Le stockage des données médicales à la sauce Google fait déjà polémique. La firme de Mountain View, en s’appuyant sur son entité DeepMind, dédiée à l’intelligence artificielle, a décidé de mettre sur pied un vaste programme médical destiné à diagnostiquer les risques pour des patients de développer certaines maladies en fonction de leurs antécédents.

Dans ce cadre, DeepMind a signé, comme le révèle NewScientist, un accord d’exploitation avec le Royal Free NHS Trust, un organisme chargé de la gestion de trois hôpitaux privés londoniens : Royal Free Hospital, Barnet Hospital, Chase Farm Hospital.

Cet accord prévoit la collecte et le stockage d’informations médicales anonymisées liées à des pathologies des reins de 1,6 million de patients britanniques ayant fréquenté ces établissements au cours des cinq dernières années.

Le stockage de ces données sensibles doit respecter un certain nombre de critères : être prises en charge par une société tierce implantée au Royaume-Uni et être effacées au terme de l’accord, soit en septembre 2017.

Le but final est de créer une plate-forme baptisée Patient Rescue, permettant aux médecins d’assurer un meilleur suivi de leurs patients, en étant capable de prévoir l’apparition de certaines maladies en se basant sur des données croisées en provenance d’autres patients.
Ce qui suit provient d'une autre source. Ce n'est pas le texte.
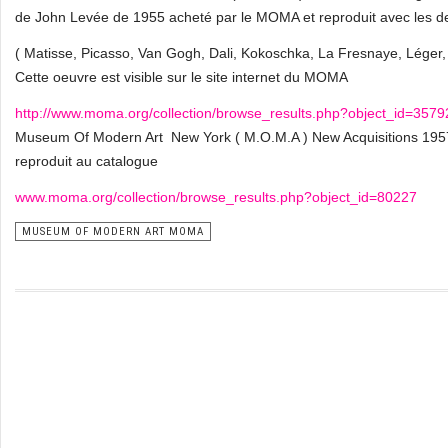
de John Levée de 1955 acheté par le MOMA et reproduit avec les de
( Matisse, Picasso, Van Gogh, Dali, Kokoschka, La Fresnaye, Léger, 
Cette oeuvre est visible sur le site internet du MOMA
http://www.moma.org/collection/browse_results.php?object_id=3579
Museum Of Modern Art New York ( M.O.M.A ) New Acquisitions 1957 ; 
reproduit au catalogue
www.moma.org/collection/browse_results.php?object_id=80227
MUSEUM OF MODERN ART MOMA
Toutefois, Google n’aurait pas respecté tous les termes de cet accord d’exploitation. Les données médicales transférées ne seraient pas toutes sécurisées. Selon NewScientist, des données restent identifiables, avec la mention des noms des patients, des photos, des numéros de sécurité sociale, ou encore des informations médicales sans rapport avec les reins (avortements, prise de drogues, HIV positif,…).

La firme de Mountain View a justifié la collecte de ces informations en précisant que celles-ci n’étant pas suffisamment structurées, il lui fallait récolter un maximum de données pour en extraire les plus pertinentes.